◆ Exercise objective
Extract each line from the entries below that has the string "Parrot" in it.

[Saved data entries]
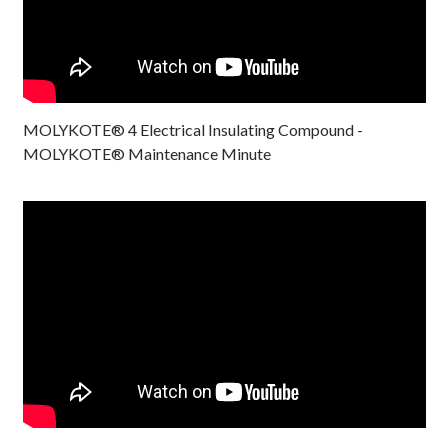
MOLYKOTE® 4 Electrical Insulating Compound -
MOLYKOTE® Maintenance Minute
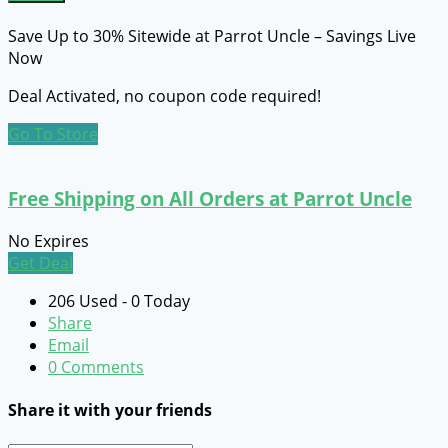
Save Up to 30% Sitewide at Parrot Uncle – Savings Live
Now
Deal Activated, no coupon code required!
Go To Store
Free Shipping on All Orders at Parrot Uncle
No Expires
Get Deal
206 Used - 0 Today
Share
Email
0 Comments
Share it with your friends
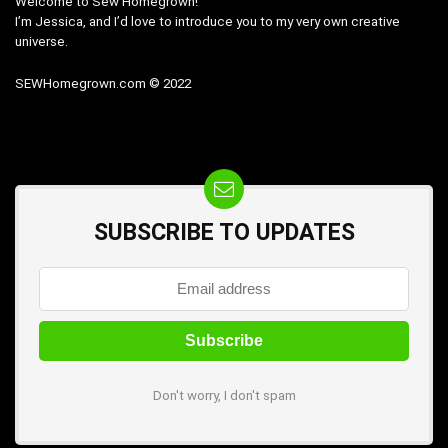
Welcome to Sew Homegrown!
I’m Jessica, and I’d love to introduce you to my very own creative
universe.
SEWHomegrown.com © 2022
SUBSCRIBE TO UPDATES
Don't worry, I don't spam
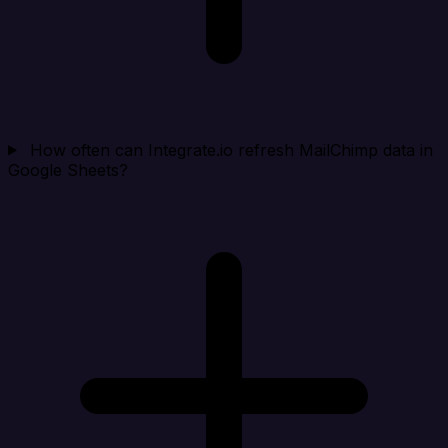
How often can Integrate.io refresh MailChimp data in
Google Sheets?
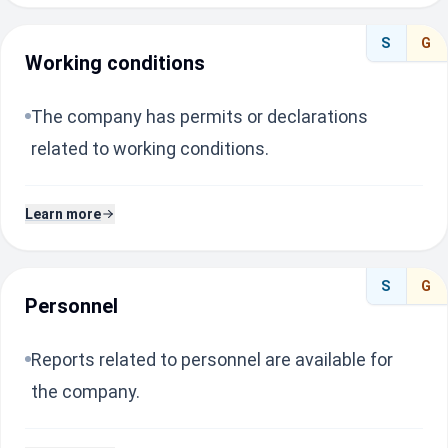
S
G
Working conditions
The company has permits or declarations
related to working conditions.
Learn more
S
G
Personnel
Reports related to personnel are available for
the company.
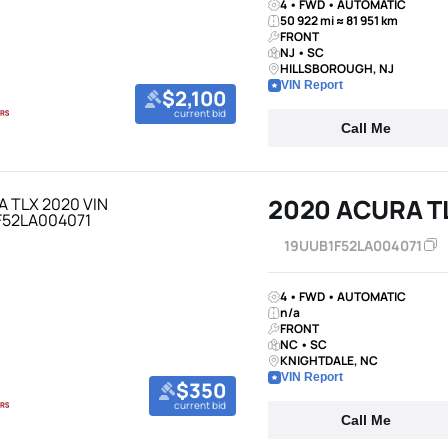
4 • FWD • AUTOMATIC
50 922 mi ≈ 81 951 km
FRONT
NJ • SC
HILLSBOROUGH, NJ
VIN Report
$2,100
current bid
Call Me
2020 ACURA T
19UUB1F52LA004071
4 • FWD • AUTOMATIC
n/a
FRONT
NC • SC
KNIGHTDALE, NC
VIN Report
$350
current bid
Call Me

◆ Result
Save Up to 30% Sitewide at Parrot Uncle – Savings Live
Free Shipping on All Orders at Parrot Uncle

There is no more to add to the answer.